Алена даже растерялась и решила, что Бугровы ждут еще кого-то в гости.
— Боря, я к твоей маме, всего на минутку…
— Мама, правда, она совсем не изменилась? — благодушно обернулся к Калерии Львовне Борис. — И характер у нее все такой же бойцовский! Видела бы ты, как она шуганула под Новый год своего бывшего благоверного!
О том, что Алена «шуганула» и его, Борис почему-то не упомянул.
— Милости прошу, — сказала Калерия Львовна своим тонким шелестящим голосом без интонаций. — Будь как дома, Алена.
Борис под руку повел Алену к столу.
— Аленушка, ты помнишь фирменное мамино блюдо — рыбу под маринадом? Мама как чувствовала вчера, что ты придешь, и приготовила ее. Алена, садись сюда…
Алена оказалась забаррикадированной между матерью и сыном.
— За встречу, — прошелестела Калерия Львовна, поднимая бокал.

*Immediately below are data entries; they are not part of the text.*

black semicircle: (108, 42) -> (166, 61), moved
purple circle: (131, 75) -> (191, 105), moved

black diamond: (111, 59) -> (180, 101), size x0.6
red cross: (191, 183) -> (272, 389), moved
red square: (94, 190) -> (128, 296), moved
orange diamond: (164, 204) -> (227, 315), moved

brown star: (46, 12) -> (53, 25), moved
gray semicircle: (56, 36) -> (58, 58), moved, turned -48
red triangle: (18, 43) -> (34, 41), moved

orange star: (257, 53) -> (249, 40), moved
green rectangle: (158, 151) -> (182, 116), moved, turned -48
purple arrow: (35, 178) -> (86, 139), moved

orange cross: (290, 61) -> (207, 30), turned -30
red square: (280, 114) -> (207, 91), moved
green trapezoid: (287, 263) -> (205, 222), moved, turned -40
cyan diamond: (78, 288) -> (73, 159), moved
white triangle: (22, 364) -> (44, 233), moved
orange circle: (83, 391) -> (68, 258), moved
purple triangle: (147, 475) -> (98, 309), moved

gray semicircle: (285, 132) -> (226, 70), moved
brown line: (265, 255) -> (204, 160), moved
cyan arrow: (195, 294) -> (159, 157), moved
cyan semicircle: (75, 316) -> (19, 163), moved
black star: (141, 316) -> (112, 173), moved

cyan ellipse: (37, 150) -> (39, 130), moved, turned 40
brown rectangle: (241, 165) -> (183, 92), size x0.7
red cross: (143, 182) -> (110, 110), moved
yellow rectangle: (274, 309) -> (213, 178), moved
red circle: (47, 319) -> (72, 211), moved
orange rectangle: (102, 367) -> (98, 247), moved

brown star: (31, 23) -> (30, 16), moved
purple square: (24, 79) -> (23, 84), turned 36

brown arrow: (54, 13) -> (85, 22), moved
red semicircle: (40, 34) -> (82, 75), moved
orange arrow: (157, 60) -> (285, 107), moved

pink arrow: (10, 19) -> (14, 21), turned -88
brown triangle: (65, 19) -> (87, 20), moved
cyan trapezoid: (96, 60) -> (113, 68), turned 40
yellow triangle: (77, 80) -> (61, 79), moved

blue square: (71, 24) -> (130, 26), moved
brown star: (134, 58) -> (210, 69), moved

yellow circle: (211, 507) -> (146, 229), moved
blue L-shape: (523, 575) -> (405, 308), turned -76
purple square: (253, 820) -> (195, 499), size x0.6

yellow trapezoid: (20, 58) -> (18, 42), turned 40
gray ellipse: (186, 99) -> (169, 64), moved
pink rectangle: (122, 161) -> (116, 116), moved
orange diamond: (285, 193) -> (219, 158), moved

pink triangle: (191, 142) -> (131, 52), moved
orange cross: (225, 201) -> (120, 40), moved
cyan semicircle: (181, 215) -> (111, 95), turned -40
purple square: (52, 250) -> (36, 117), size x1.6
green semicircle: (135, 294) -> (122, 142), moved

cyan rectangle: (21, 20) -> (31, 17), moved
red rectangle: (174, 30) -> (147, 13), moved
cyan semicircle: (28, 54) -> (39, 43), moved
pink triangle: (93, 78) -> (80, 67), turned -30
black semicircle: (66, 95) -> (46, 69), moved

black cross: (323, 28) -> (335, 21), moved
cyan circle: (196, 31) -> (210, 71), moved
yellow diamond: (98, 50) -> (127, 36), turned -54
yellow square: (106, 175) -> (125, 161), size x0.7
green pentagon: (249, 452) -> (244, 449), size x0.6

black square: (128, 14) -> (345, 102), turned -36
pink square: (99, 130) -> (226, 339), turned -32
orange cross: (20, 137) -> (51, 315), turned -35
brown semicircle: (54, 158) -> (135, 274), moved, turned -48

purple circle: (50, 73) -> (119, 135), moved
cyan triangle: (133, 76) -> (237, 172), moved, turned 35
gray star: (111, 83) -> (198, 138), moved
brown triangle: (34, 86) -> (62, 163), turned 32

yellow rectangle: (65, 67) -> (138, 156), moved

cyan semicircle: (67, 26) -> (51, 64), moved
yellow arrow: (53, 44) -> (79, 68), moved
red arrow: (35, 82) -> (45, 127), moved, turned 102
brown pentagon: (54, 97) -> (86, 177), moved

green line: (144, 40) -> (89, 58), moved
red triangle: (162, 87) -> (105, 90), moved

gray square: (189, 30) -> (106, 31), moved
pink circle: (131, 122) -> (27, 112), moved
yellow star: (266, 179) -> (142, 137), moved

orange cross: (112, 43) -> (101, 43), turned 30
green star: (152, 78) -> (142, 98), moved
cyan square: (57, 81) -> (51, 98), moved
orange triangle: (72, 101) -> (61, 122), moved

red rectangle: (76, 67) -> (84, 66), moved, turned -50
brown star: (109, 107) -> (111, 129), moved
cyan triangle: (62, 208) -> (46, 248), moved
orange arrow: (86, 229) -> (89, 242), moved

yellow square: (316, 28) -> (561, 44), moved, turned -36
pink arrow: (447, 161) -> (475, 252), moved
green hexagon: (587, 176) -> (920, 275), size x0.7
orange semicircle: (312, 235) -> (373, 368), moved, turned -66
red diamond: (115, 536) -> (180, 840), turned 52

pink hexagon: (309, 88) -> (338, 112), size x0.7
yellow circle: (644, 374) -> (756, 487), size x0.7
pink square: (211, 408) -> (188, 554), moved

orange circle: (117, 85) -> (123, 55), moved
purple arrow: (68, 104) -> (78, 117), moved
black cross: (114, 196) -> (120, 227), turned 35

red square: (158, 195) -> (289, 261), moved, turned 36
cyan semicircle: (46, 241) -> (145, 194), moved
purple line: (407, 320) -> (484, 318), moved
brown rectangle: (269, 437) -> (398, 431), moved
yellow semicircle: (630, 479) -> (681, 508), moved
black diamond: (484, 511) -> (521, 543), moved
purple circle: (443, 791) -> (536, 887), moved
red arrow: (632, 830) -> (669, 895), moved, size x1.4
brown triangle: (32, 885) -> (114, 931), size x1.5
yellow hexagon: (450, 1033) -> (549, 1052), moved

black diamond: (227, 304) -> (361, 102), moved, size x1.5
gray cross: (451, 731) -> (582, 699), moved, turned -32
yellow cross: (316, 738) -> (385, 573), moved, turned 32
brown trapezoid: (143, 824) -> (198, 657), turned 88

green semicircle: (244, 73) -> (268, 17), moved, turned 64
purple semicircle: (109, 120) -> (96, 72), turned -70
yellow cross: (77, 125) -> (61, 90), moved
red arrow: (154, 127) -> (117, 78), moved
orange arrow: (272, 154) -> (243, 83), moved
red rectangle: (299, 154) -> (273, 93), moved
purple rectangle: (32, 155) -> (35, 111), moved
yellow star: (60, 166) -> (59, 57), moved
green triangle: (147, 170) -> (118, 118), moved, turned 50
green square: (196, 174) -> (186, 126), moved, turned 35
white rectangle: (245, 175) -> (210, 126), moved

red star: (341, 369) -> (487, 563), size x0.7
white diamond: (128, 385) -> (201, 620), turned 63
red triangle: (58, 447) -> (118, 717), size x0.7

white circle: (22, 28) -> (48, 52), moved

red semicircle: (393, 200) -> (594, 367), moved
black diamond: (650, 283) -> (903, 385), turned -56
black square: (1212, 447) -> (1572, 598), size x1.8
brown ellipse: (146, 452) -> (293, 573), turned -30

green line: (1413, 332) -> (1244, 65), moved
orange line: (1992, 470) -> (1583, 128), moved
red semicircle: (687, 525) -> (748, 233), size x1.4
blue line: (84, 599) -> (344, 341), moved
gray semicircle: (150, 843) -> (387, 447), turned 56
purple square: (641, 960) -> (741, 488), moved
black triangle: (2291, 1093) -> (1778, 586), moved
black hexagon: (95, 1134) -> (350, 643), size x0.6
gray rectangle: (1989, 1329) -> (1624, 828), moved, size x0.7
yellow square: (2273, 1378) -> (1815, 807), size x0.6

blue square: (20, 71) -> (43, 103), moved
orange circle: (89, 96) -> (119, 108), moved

«В самом деле, она как будто рада, что я пришла к ним…» Особого оживления на лице несостоявшейся Алениной свекрови не наблюдалось — это была все та же бледная, строгая маска, ничуть не изменившаяся за те годы, что Алена не видела Калерию Львовну. Но тем не менее уголки рта были не поджаты сурово-мстительно, а расслаблены, и в движениях рук не было прежней резкости — признака едва сдерживаемого раздражения…
— Вы тоже совсем не изменились! — вырвалось у Алены чистосердечное признание.
— Спасибо, — кивнула Калерия Львовна равнодушно. — Боря, ухаживай за Аленой…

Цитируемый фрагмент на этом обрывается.